Rearrange the equation:

x^2 + 4x + 4 = 0

This quadratic equation can be factored as:

(x + 2)^2 = 0

This equation has one real solution, x = -2. This confirms that when k = 5, the system of equations has exactly one real solution. Verifying the solution is an essential step in problem-solving, as it ensures the accuracy of the calculated value and provides confidence in the final answer. Substituting the obtained value of k back into the original system allows us to check if the resulting equation indeed satisfies the condition of having exactly one real solution. In this case, substituting k = 5 leads to the equation x^2 + 4x + 4 = 0, which, upon factoring, yields (x + 2)^2 = 0. This equation has a single repeated root, x = -2, confirming that our solution is correct. Furthermore, we can find the corresponding y-value by substituting x = -2 into either of the original equations. Using y = 2k, we get y = 2(5) = 10. Thus, the point of intersection is (-2, 10), which represents the unique solution to the system when k = 5. This verification process not only validates our answer but also reinforces our understanding of the problem and the concepts involved. It highlights the connection between the algebraic solution and the graphical representation of the equations, where the parabola and the horizontal line intersect at a single point. The ability to verify solutions is a valuable skill in mathematics, as it promotes accuracy and helps in identifying potential errors in the problem-solving process.

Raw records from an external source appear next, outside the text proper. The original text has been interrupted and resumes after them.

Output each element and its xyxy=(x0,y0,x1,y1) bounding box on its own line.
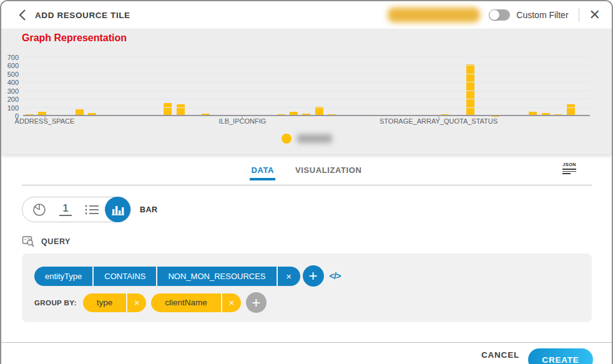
header-divider xyxy=(579,8,579,22)
gridline xyxy=(23,82,590,82)
chart-type-selector: 1 BAR xyxy=(22,197,612,222)
y-tick-label: 600 xyxy=(7,62,19,69)
json-view-button[interactable]: JSON xyxy=(562,162,576,174)
tabs-row: DATA VISUALIZATION JSON xyxy=(1,160,612,185)
chart-type-pill: 1 xyxy=(22,197,131,222)
gridline xyxy=(23,74,590,74)
redacted-header-control xyxy=(388,7,480,22)
y-tick-label: 700 xyxy=(7,54,19,61)
graph-panel: Graph Representation 7006005004003002001… xyxy=(1,29,612,154)
custom-filter-label: Custom Filter xyxy=(516,10,568,20)
add-condition-button[interactable]: + xyxy=(303,265,324,287)
query-condition-row: entityType CONTAINS NON_MON_RESOURCES × … xyxy=(34,265,340,287)
cancel-button[interactable]: CANCEL xyxy=(481,350,519,360)
remove-chip-icon[interactable]: × xyxy=(222,293,241,312)
x-tick-label: ILB_IPCONFIG xyxy=(218,117,266,125)
y-axis-labels: 7006005004003002001000 xyxy=(1,57,20,116)
graph-title: Graph Representation xyxy=(22,32,127,44)
y-tick-label: 500 xyxy=(7,71,19,78)
gridline xyxy=(23,57,590,57)
y-tick-label: 200 xyxy=(7,96,19,103)
query-builder: entityType CONTAINS NON_MON_RESOURCES × … xyxy=(22,253,592,322)
add-group-by-button[interactable]: + xyxy=(246,292,267,313)
x-tick-label: STORAGE_ARRAY_QUOTA_STATUS xyxy=(380,117,498,125)
condition-field[interactable]: entityType xyxy=(34,267,92,286)
x-tick-label: ADDRESS_SPACE xyxy=(15,117,75,125)
bar-chart-icon[interactable] xyxy=(105,197,130,222)
bar xyxy=(164,103,172,116)
gridline xyxy=(23,107,590,108)
create-button[interactable]: CREATE xyxy=(528,348,593,364)
tabs: DATA VISUALIZATION xyxy=(1,163,612,180)
group-by-chip-clientname: clientName × xyxy=(151,293,241,312)
gridline xyxy=(23,65,590,66)
code-view-icon[interactable]: </> xyxy=(330,271,341,281)
custom-filter-toggle[interactable] xyxy=(489,9,510,21)
pie-chart-icon[interactable] xyxy=(26,197,52,222)
dialog-footer: CANCEL CREATE xyxy=(1,342,612,364)
condition-operator[interactable]: CONTAINS xyxy=(94,267,156,286)
group-by-label: GROUP BY: xyxy=(34,299,77,307)
tab-data[interactable]: DATA xyxy=(250,163,275,180)
back-button[interactable] xyxy=(15,8,29,22)
single-value-icon[interactable]: 1 xyxy=(52,197,79,222)
chart-legend[interactable] xyxy=(1,134,612,144)
x-axis-labels: ADDRESS_SPACEILB_IPCONFIGSTORAGE_ARRAY_Q… xyxy=(23,117,590,127)
y-tick-label: 100 xyxy=(7,104,19,112)
dialog-header: ADD RESOURCE TILE Custom Filter ✕ xyxy=(1,1,612,29)
condition-value[interactable]: NON_MON_RESOURCES xyxy=(157,267,276,286)
add-resource-tile-dialog: ADD RESOURCE TILE Custom Filter ✕ Graph … xyxy=(0,0,613,364)
group-by-chip-label: clientName xyxy=(151,293,221,312)
remove-condition-icon[interactable]: × xyxy=(278,267,300,286)
group-by-row: GROUP BY: type × clientName × + xyxy=(34,292,267,313)
gridline xyxy=(23,91,590,91)
y-tick-label: 300 xyxy=(7,87,19,95)
query-icon xyxy=(22,235,35,248)
query-section-label: QUERY xyxy=(41,237,71,246)
y-tick-label: 400 xyxy=(7,79,19,86)
tabs-divider xyxy=(22,185,592,185)
json-icon: JSON xyxy=(562,162,576,167)
toggle-knob xyxy=(489,10,499,20)
query-section-header: QUERY xyxy=(22,235,612,248)
chevron-left-icon xyxy=(18,9,26,21)
tab-visualization[interactable]: VISUALIZATION xyxy=(294,163,363,180)
legend-marker xyxy=(282,134,292,144)
legend-label-redacted xyxy=(297,134,332,143)
list-icon[interactable] xyxy=(79,197,105,222)
plot-area xyxy=(23,57,590,116)
selected-chart-type-label: BAR xyxy=(140,205,158,214)
x-axis-line xyxy=(23,115,590,116)
group-by-chip-label: type xyxy=(83,293,127,312)
query-condition-chip: entityType CONTAINS NON_MON_RESOURCES × xyxy=(34,267,300,286)
group-by-chip-type: type × xyxy=(83,293,147,312)
close-icon[interactable]: ✕ xyxy=(589,9,601,21)
dialog-title: ADD RESOURCE TILE xyxy=(35,11,130,20)
remove-chip-icon[interactable]: × xyxy=(127,293,146,312)
gridline xyxy=(23,99,590,99)
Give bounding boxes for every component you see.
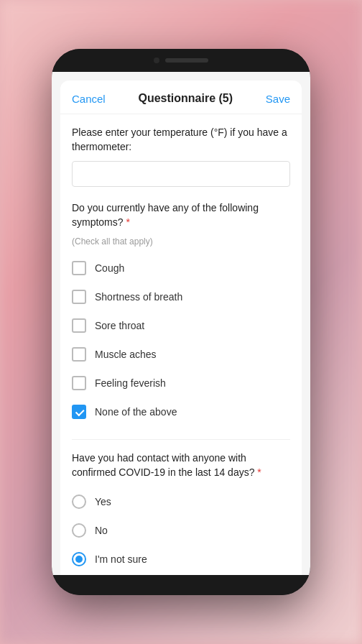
checkbox-none[interactable] xyxy=(72,405,86,419)
radio-item-yes[interactable]: Yes xyxy=(72,489,290,515)
card-content: Please enter your temperature (°F) if yo… xyxy=(60,114,302,575)
checkbox-shortness[interactable] xyxy=(72,290,86,304)
questionnaire-card: Cancel Questionnaire (5) Save Please ent… xyxy=(60,80,302,575)
radio-not-sure[interactable] xyxy=(72,552,86,566)
checkbox-label-sore-throat: Sore throat xyxy=(95,320,144,331)
checkbox-label-feeling-feverish: Feeling feverish xyxy=(95,377,166,389)
checkbox-item-none[interactable]: None of the above xyxy=(72,399,290,425)
checkbox-muscle-aches[interactable] xyxy=(72,347,86,362)
radio-label-no: No xyxy=(95,525,108,536)
questionnaire-title: Questionnaire (5) xyxy=(138,92,233,105)
screen: Cancel Questionnaire (5) Save Please ent… xyxy=(52,72,310,575)
temperature-question: Please enter your temperature (°F) if yo… xyxy=(72,126,290,154)
radio-no[interactable] xyxy=(72,523,86,538)
front-camera-icon xyxy=(154,58,159,63)
checkbox-label-cough: Cough xyxy=(95,262,124,274)
contact-question: Have you had contact with anyone with co… xyxy=(72,451,290,479)
symptoms-required-indicator: * xyxy=(124,216,130,228)
phone-bottom-bar xyxy=(52,575,310,595)
section-divider xyxy=(72,439,290,440)
checkbox-sore-throat[interactable] xyxy=(72,318,86,333)
contact-radio-group: Yes No I'm not sure xyxy=(72,489,290,572)
checkbox-item-shortness[interactable]: Shortness of breath xyxy=(72,284,290,310)
radio-yes[interactable] xyxy=(72,494,86,509)
checkbox-item-sore-throat[interactable]: Sore throat xyxy=(72,313,290,339)
checkbox-label-none: None of the above xyxy=(95,406,177,418)
radio-label-not-sure: I'm not sure xyxy=(95,553,147,565)
phone-shell: Cancel Questionnaire (5) Save Please ent… xyxy=(52,49,310,595)
cancel-button[interactable]: Cancel xyxy=(72,93,106,105)
save-button[interactable]: Save xyxy=(266,93,290,105)
radio-item-not-sure[interactable]: I'm not sure xyxy=(72,546,290,572)
symptoms-question: Do you currently have any of the followi… xyxy=(72,201,290,229)
contact-required-indicator: * xyxy=(254,466,261,478)
checkbox-item-cough[interactable]: Cough xyxy=(72,255,290,281)
checkbox-item-muscle-aches[interactable]: Muscle aches xyxy=(72,341,290,367)
checkbox-item-feeling-feverish[interactable]: Feeling feverish xyxy=(72,370,290,396)
phone-top-bar xyxy=(52,49,310,72)
checkbox-feeling-feverish[interactable] xyxy=(72,376,86,390)
checkbox-label-shortness: Shortness of breath xyxy=(95,291,182,303)
temperature-input[interactable] xyxy=(72,161,290,187)
speaker-icon xyxy=(165,58,208,63)
radio-item-no[interactable]: No xyxy=(72,518,290,543)
checkbox-label-muscle-aches: Muscle aches xyxy=(95,349,157,360)
radio-label-yes: Yes xyxy=(95,496,111,507)
card-header: Cancel Questionnaire (5) Save xyxy=(60,80,302,114)
symptoms-hint: (Check all that apply) xyxy=(72,236,290,247)
checkbox-cough[interactable] xyxy=(72,261,86,275)
symptoms-checkbox-group: Cough Shortness of breath Sore throat xyxy=(72,255,290,425)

In conclusion, we have successfully determined the value of the constant k for which the given system of equations has exactly one real solution. By setting the discriminant of the quadratic equation to zero, we found that k = 5. This problem demonstrates the importance of understanding the properties of quadratic equations and their graphical representations. The discriminant, a powerful tool, allows us to analyze the nature of the roots and determine the conditions for unique solutions. The ability to solve systems of equations is a fundamental skill in mathematics, with applications in various fields such as physics, engineering, and economics. The process of solving this problem involved several key steps, including setting up the equations, applying the discriminant formula, and solving for the unknown variable. Each step required a solid understanding of algebraic principles and techniques. The verification process further solidified our understanding and confirmed the accuracy of our solution. Furthermore, this problem underscores the significance of connecting algebraic concepts with their graphical interpretations. The condition of having exactly one real solution corresponds to the geometric scenario where a parabola and a horizontal line intersect at a single point. This connection between algebra and geometry enhances our problem-solving abilities and provides a deeper appreciation for the beauty and elegance of mathematics. Mastering these concepts and techniques will undoubtedly prove beneficial in tackling more complex mathematical challenges in the future. The exploration of quadratic equations and their solutions is a cornerstone of mathematical education, and this problem serves as a valuable exercise in reinforcing these foundational concepts.